> **SUPPLIED RECORDS**:
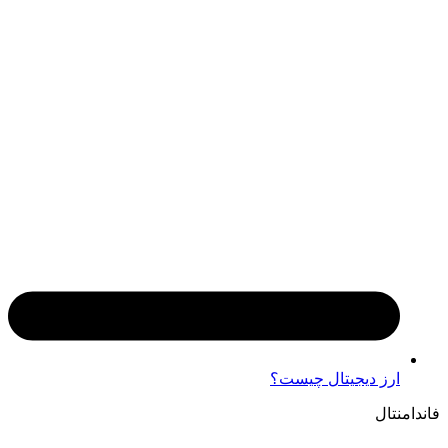
ارز دیجیتال چیست؟
فاندامنتال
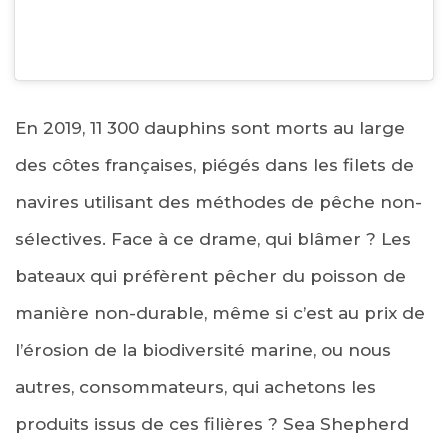
En 2019, 11 300 dauphins sont morts au large
des côtes françaises, piégés dans les filets de
navires utilisant des méthodes de pêche non-
sélectives. Face à ce drame, qui blâmer ? Les
bateaux qui préfèrent pêcher du poisson de
manière non-durable, même si c’est au prix de
l’érosion de la biodiversité marine, ou nous
autres, consommateurs, qui achetons les
produits issus de ces filières ? Sea Shepherd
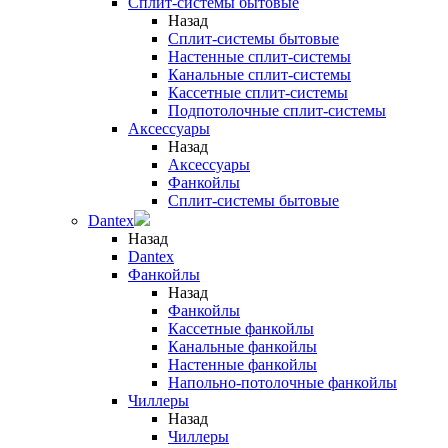
Сплит-системы бытовые
Назад
Сплит-системы бытовые
Настенные сплит-системы
Канальные сплит-системы
Кассетные сплит-системы
Подпотолочные сплит-системы
Аксессуары
Назад
Аксессуары
Фанкойлы
Сплит-системы бытовые
Dantex
Назад
Dantex
Фанкойлы
Назад
Фанкойлы
Кассетные фанкойлы
Канальные фанкойлы
Настенные фанкойлы
Напольно-потолочные фанкойлы
Чиллеры
Назад
Чиллеры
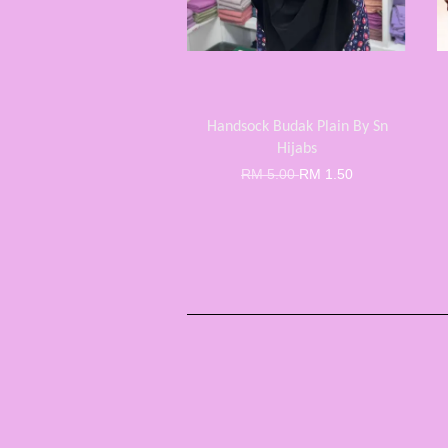
Handsock Budak Plain By Sn
Hijabs
RM 5.00
RM 1.50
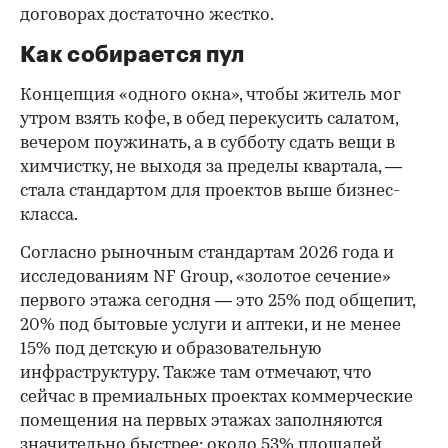
договорах достаточно жестко.
Как собирается пул
Концепция «одного окна», чтобы житель мог
утром взять кофе, в обед перекусить салатом,
вечером поужинать, а в субботу сдать вещи в
химчистку, не выходя за пределы квартала, —
стала стандартом для проектов выше бизнес-
класса.
Согласно рыночным стандартам 2026 года и
исследованиям NF Group, «золотое сечение»
первого этажа сегодня — это 25% под общепит,
20% под бытовые услуги и аптеки, и не менее
15% под детскую и образовательную
инфраструктуру. Также там отмечают, что
сейчас в премиальных проектах коммерческие
помещения на первых этажах заполняются
значительно быстрее: около 53% площадей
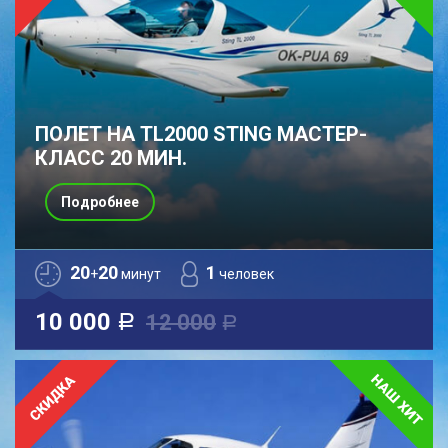
ПОЛЕТ НА TL2000 STING МАСТЕР-
КЛАСС 20 МИН.
Подробнее
20
20
1
+
минут
человек
10 000
12 000
a
a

> **EXERCISE BRIEF**: Set out exactly, and only, the lines between the first line of the listing and the line containing "manière non-durable, même si c’est au prix de", counting both, while leaving every picture out.

> **SOLVED EXERCISE**:
ارز دیجیتال چیست؟
فاندامنتال
En 2019, 11 300 dauphins sont morts au large
des côtes françaises, piégés dans les filets de
navires utilisant des méthodes de pêche non-
sélectives. Face à ce drame, qui blâmer ? Les
bateaux qui préfèrent pêcher du poisson de
manière non-durable, même si c’est au prix de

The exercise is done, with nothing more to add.